MT. LAUREL, N.J. (WPVI) -- Americans were shocked when Black Panther star Chadwick Boseman died of colon cancer at the age of 43.
But his case wasn't so rare. Colon cancer rates among young and middle-age adults are rising.
A young South Jersey father knows first-hand.
Shortly before his son was born, Josh Batushansky scheduled a colonoscopy, to answer a nagging question about his grandfather.
"He passed away of colon cancer in his mid-40s. So that was the thing in the back of my mind that prompted me," says Josh.
His gastroenterologist thought the 32-year-old Josh was a little young, but he backed the colonoscopy.
The polyps that were found seemed benign. But...
"Two days later, I'm getting a call from the doctor himself, saying, we identified cancer, colon cancer," Josh recalls.
And a few weeks later, surgeons at Fox Chase Cancer Center removed part of Josh's colon.
"There's still a myth out there that young people don't get colorectal cancer," says Dr. Vanessa Wookey, a medical oncologist at Fox Chase Cancer Center.
But Dr. Wookey says statistics tell a different story. Since 1995, colon cancer has doubled in those under 55. And it's often more advanced.
One theory says the American diet is a factor.
"Emerging theories center, centering on the microbiome, or the bacteria that live in our gut," she says.
Dr. Wookey says screening should start at 45 for those with an average risk, and earlier for higher-risk people.
She says there are several test options, however, colonoscopy remains the best.
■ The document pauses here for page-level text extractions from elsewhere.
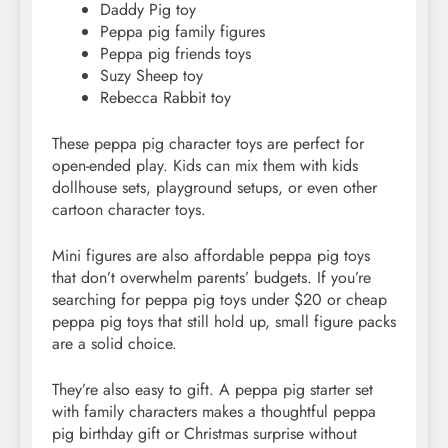
Daddy Pig toy
Peppa pig family figures
Peppa pig friends toys
Suzy Sheep toy
Rebecca Rabbit toy
These peppa pig character toys are perfect for
open-ended play. Kids can mix them with kids
dollhouse sets, playground setups, or even other
cartoon character toys.
Mini figures are also affordable peppa pig toys
that don’t overwhelm parents’ budgets. If you’re
searching for peppa pig toys under $20 or cheap
peppa pig toys that still hold up, small figure packs
are a solid choice.
They’re also easy to gift. A peppa pig starter set
with family characters makes a thoughtful peppa
pig birthday gift or Christmas surprise without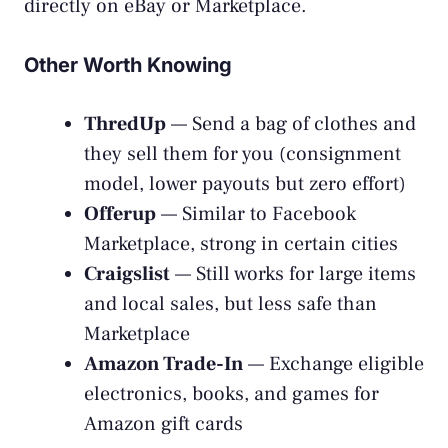
directly on eBay or Marketplace.
Other Worth Knowing
ThredUp
— Send a bag of clothes and
they sell them for you (consignment
model, lower payouts but zero effort)
Offerup
— Similar to Facebook
Marketplace, strong in certain cities
Craigslist
— Still works for large items
and local sales, but less safe than
Marketplace
Amazon Trade-In
— Exchange eligible
electronics, books, and games for
Amazon gift cards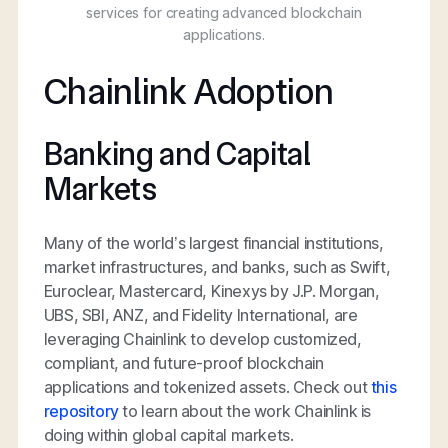
services for creating advanced blockchain
applications.
Chainlink Adoption
Banking and Capital
Markets
Many of the world’s largest financial institutions,
market infrastructures, and banks, such as Swift,
Euroclear, Mastercard, Kinexys by J.P. Morgan,
UBS, SBI, ANZ, and Fidelity International, are
leveraging Chainlink to develop customized,
compliant, and future-proof blockchain
applications and tokenized assets. Check out
this
repository
to learn about the work Chainlink is
doing within global capital markets.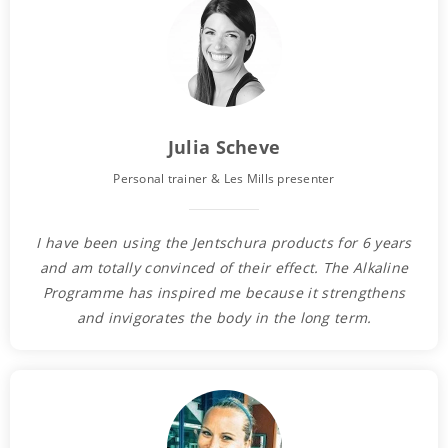
Julia Scheve
Personal trainer & Les Mills presenter
I have been using the Jentschura products for 6 years
and am totally convinced of their effect. The Alkaline
Programme has inspired me because it strengthens
and invigorates the body in the long term.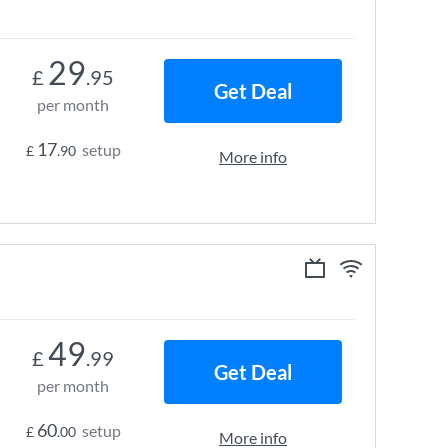
29
£
.95
Get Deal
per month
17
setup
£
.90
More info
49
£
.99
Get Deal
per month
60
setup
£
.00
More info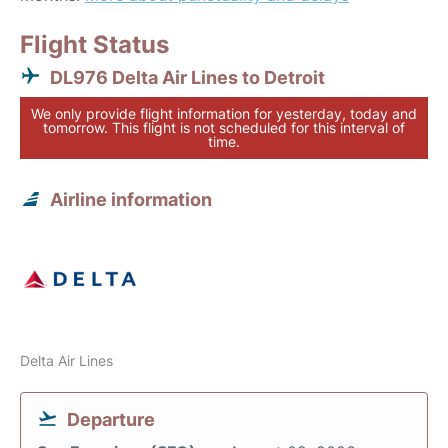
Flight Status
DL976 Delta Air Lines to Detroit
We only provide flight information for yesterday, today and
tomorrow. This flight is not scheduled for this interval of
time.
Airline information
Delta Air Lines
Departure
"It's not just to detect cancer, it's also important for preventing cancer, as it can - during a colonoscopy, polyps that may eventually turn into cancer are removed," Dr. Wookey notes.
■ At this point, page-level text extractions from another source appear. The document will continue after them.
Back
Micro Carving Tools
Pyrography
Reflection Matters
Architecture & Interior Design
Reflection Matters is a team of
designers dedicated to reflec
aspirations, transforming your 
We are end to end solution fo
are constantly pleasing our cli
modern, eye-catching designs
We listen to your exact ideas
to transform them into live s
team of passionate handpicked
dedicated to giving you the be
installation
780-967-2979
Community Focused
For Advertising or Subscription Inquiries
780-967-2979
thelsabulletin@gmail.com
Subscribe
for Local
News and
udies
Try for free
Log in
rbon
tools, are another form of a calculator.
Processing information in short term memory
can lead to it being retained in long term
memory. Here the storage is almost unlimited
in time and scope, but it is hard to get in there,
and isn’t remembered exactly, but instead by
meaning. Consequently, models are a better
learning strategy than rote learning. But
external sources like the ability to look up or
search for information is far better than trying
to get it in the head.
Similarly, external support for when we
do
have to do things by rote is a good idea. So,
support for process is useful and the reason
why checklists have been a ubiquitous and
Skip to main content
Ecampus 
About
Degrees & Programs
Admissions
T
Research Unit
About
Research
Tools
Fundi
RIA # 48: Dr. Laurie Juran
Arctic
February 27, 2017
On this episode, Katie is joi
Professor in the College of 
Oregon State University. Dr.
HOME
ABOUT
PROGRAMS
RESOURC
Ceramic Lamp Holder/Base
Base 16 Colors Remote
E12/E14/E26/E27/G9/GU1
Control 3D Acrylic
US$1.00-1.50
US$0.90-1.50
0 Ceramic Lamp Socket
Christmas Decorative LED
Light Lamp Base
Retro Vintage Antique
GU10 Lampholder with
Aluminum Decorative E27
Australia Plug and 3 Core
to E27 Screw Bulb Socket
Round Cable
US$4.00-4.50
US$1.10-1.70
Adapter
The next year, Josh needed eight months of chemotherapy for several tumors in his lung.
But when it was done, one tumor was gone. The other had shrunk.
"And in August of 2015, I had the lower left portion of my lung resected or removed," he says.
Nearly eight years later, Josh remains cancer-free, enjoying fatherhood, and tirelessly speaking out.
"Early detection is the only way to stop it. Without that, the cancer wins. And the lessons that cancer teaches you can be very harsh," he notes.
Dr. Wookey says to lower your colon cancer risk - limit processed meats like deli meat, bacon, or ham; cut back on sugary beverages; exercise and keep a healthy weight, and don't smoke.